Social-Pragmatic Theory
them Caregivers can make language easier in many ways, including playing social games that are
stimulating and exciting for infants (e.g. peekaboo), taking turns in activities where the caregivers speaks
and expects the infant to respond in a similar way, and reading books with young children. Clinicians can
assess and treat a child's language impairments from a social-communicative and contextual perspective.
The goal of therapy is to maximize the child's ability to communicate.
Cultural diversity is not determined by a person's origin or color of skin, but by many other factors
including linguistic background, level of education, socioeconomic status, and religious beliefs. Any of
these factors could influence speech and language development. Many children in America are come
from families who have recently immigrated to America. These families often continue to speak their
native language at home and in social environments. This typically causes children to develop the family's
native language as their first language. However, many children may be exposed to both their native
language and English and will learn to speak English with an accent.
Dialects
There are approximately 1,000 languages in the world spoken by at least 10,000 people. (Crystal, 2010).
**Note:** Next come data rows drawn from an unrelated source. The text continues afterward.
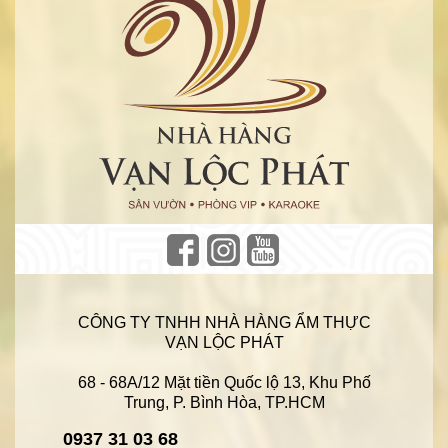
CÔNG TY TNHH NHÀ HÀNG ẨM THỰC
VẠN LỘC PHÁT
68 - 68A/12 Mặt tiền Quốc lộ 13, Khu Phố
Trung, P. Bình Hòa, TP.HCM
0937 31 03 68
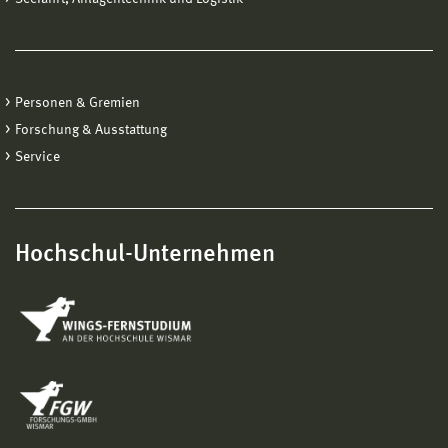
Personen & Gremien
Forschung & Ausstattung
Service
Hochschul-Unternehmen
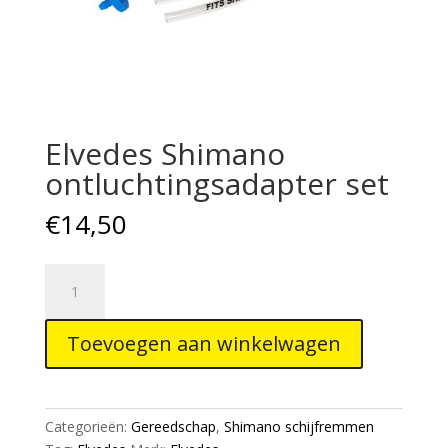
Elvedes Shimano
ontluchtingsadapter set
€
14,50
Elvedes
Shimano
ontluchtingsadapter
Toevoegen aan winkelwagen
set
aantal
Categorieën:
Gereedschap
,
Shimano schijfremmen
Languages have a variety of forms and dialects that can vary in phonology, vocabulary, and grammar.
Within a language, no dialect is better than another, however, standard dialect can be associated with
higher education levels and is used in education environments. Standard dialects for one language can
even vary from country to country. For example, America, England, Australia, New Zealand, and
Singapore all use English, but have very different dialects.
ASHA (1998) provided a statement about speech-language pathologists working in school settings who
have different dialects than the community. "ASHA maintains that members may not discriminate against
people who speak with a nonstandard dialect in educational programs, employment, or service delivery.
However, clinicians must have the necessary diagnostic and clinical skills and be able to model required
treatment targets. In addition, the clinician may not have limited English proficiency.